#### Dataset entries
== Segment start ==

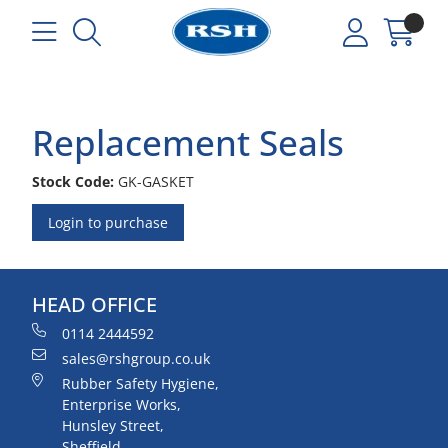
Replacement Seals
Stock Code:
GK-GASKET
Login to purchase
HEAD OFFICE
0114 2444592
sales@rshgroup.co.uk
Rubber Safety Hygiene,
Enterprise Works,
Hunsley Street,
Sheffield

== Segment end ==

#### Task description
Retype exactly, please, only the lines of the entries that run from the one containing "HEAD OFFICE" to the last.

#### Task solution
HEAD OFFICE
0114 2444592
sales@rshgroup.co.uk
Rubber Safety Hygiene,
Enterprise Works,
Hunsley Street,
Sheffield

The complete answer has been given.